§ Task details: Copy each line below in which the string "Affiner" appears.

★ ★ ★ ★ ★

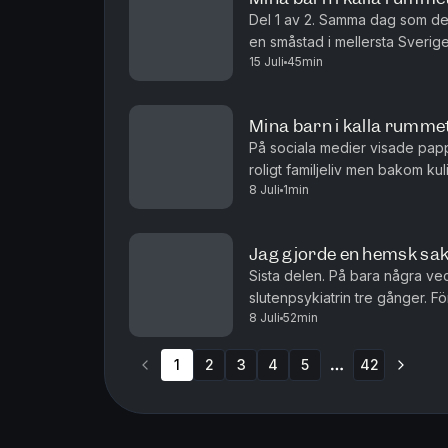
Del 1 av 2. Samma dag som de t
en småstad i mellersta Sverig
15 Juli
45min
stor lägenhet, men de är ingen l
Mina barn i kalla rummet
På sociala medier visade pap
roligt familjeliv men bakom ku
8 Juli
1min
av tortyrliknande karaktär. De
Jag gjorde en hemsk sak
Sista delen. På bara några vec
slutenpsykiatrin tre gånger. F
8 Juli
52min
hon inte är sig själv, utan befi
1
2
3
4
5
42
More pages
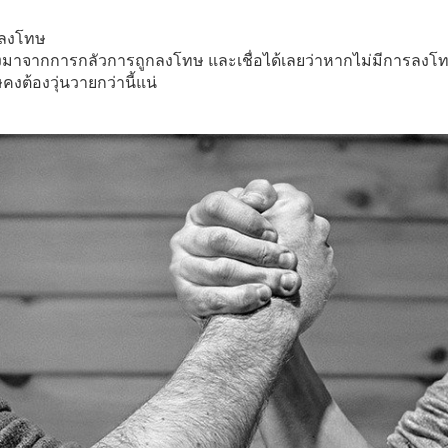
กลงโทษ
มาจากการกลัวการถูกลงโทษ และเชื่อได้เลยว่าหากไม่มีการลงโทษก
งต้องวุ่นวายกว่านี้แน่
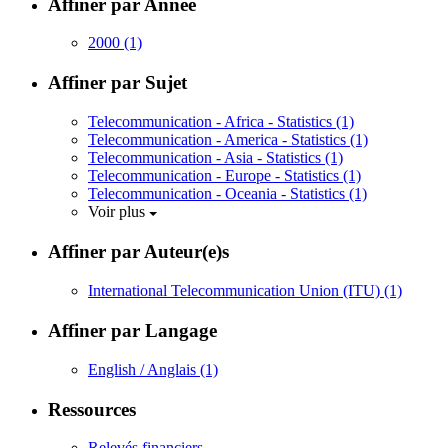
Affiner par Année
2000
(1)
Affiner par Sujet
Telecommunication - Africa - Statistics
(1)
Telecommunication - America - Statistics
(1)
Telecommunication - Asia - Statistics
(1)
Telecommunication - Europe - Statistics
(1)
Telecommunication - Oceania - Statistics
(1)
Voir plus
Affiner par Auteur(e)s
International Telecommunication Union (ITU)
(1)
Affiner par Langage
English / Anglais
(1)
Ressources
Relevés financiers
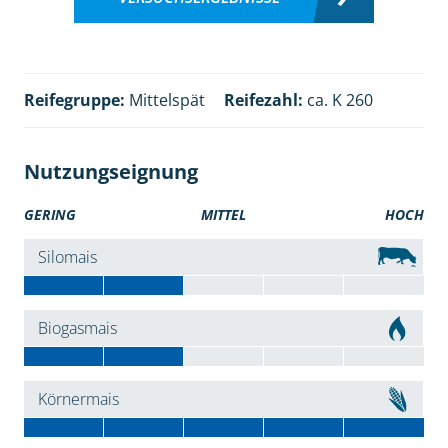
Reifegruppe:
Mittelspät
Reifezahl:
ca. K 260
Nutzungseignung
GERING
MITTEL
HOCH
Silomais
Biogasmais
Körnermais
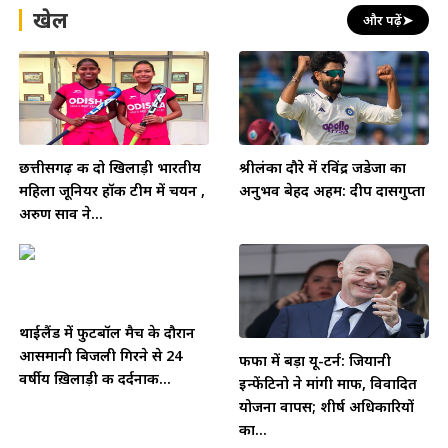
खेल
और पढ़ें
➤
छत्तीसगढ़ की दो खिलाड़ी भारतीय
श्रीलंका दौरे में रविंद्र जडेजा का
महिला जूनियर हॉकी टीम में चयन ,
अनुभव बेहद अहम: दीप दासगुप्ता
अरुण साव ने...
थाईलैंड में फुटबॉल मैच के दौरान
आसमानी बिजली गिरने से 24
फीफा में बड़ा यू-टर्न: जियानी
वर्षीय ख़िलाड़ी की दर्दनाक...
इन्फेंटिनो ने मांगी माफी, विवादित
योजना वापस; शीर्ष अधिकारियों
का...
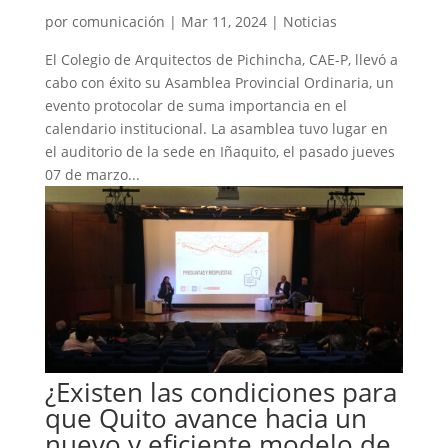
por
comunicación
|
Mar 11, 2024
|
Noticias
El Colegio de Arquitectos de Pichincha, CAE-P, llevó a
cabo con éxito su Asamblea Provincial Ordinaria, un
evento protocolar de suma importancia en el
calendario institucional. La asamblea tuvo lugar en
el auditorio de la sede en Iñaquito, el pasado jueves
07 de marzo...
¿Existen las condiciones para
que Quito avance hacia un
nuevo y eficiente modelo de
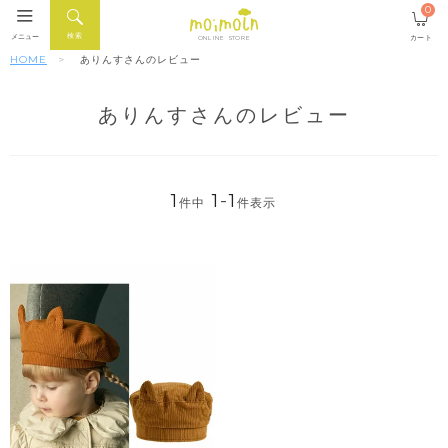
0
検索
メニュー
カート
ONLINE STORE
HOME
ありんすさんのレビュー
ありんすさんのレビュー
1
1
-
1
件中
件表示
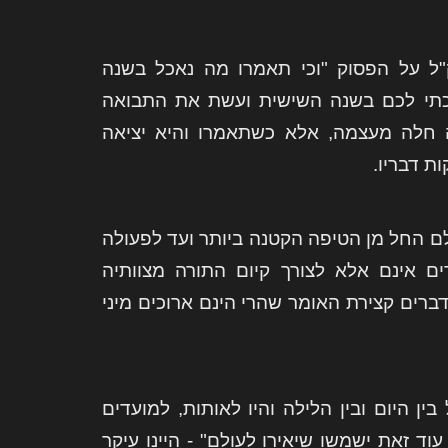
"ל על הפסוק "וכי תאמרו מה נאכל בשנה
ברכתי לכם בשנה השישית ועשת את התבואה
ה חלה מעצמה, אלא כשתאמרו והיא יציאה
ת דבריו.
לם החל מן הטיפה הקטנה ביותר ועד לפעולה
ים אינם אלא לצורך קיום התורה מצוותיה
ברים קצירת האומר שהרי הינם ארוכים מיני
ין היום ובין הלילה והיו לאותות, למועדים
עוד זאת ישמשו שיאירו לעולם" - היינו עיקר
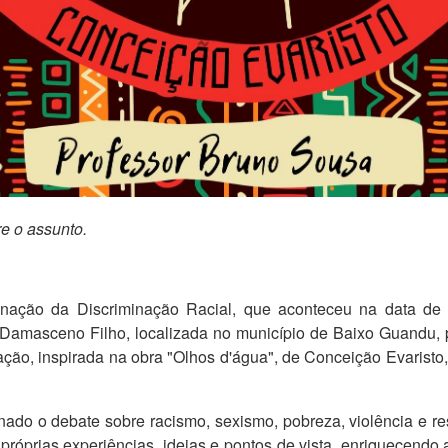
re o assunto.
minação da Discriminação Racial, que aconteceu na data d
masceno Filho, localizada no município de Baixo Guandu, pr
A ação, inspirada na obra "Olhos d'água", de Conceição Evaristo
ionado o debate sobre racismo, sexismo, pobreza, violência e 
róprias experiências, ideias e pontos de vista, enriquecendo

★ ★ ★ ★ ★

§ Answer box:
Affiner par Année
Affiner par Sujet
Affiner par Auteur(e)s
Affiner par Langage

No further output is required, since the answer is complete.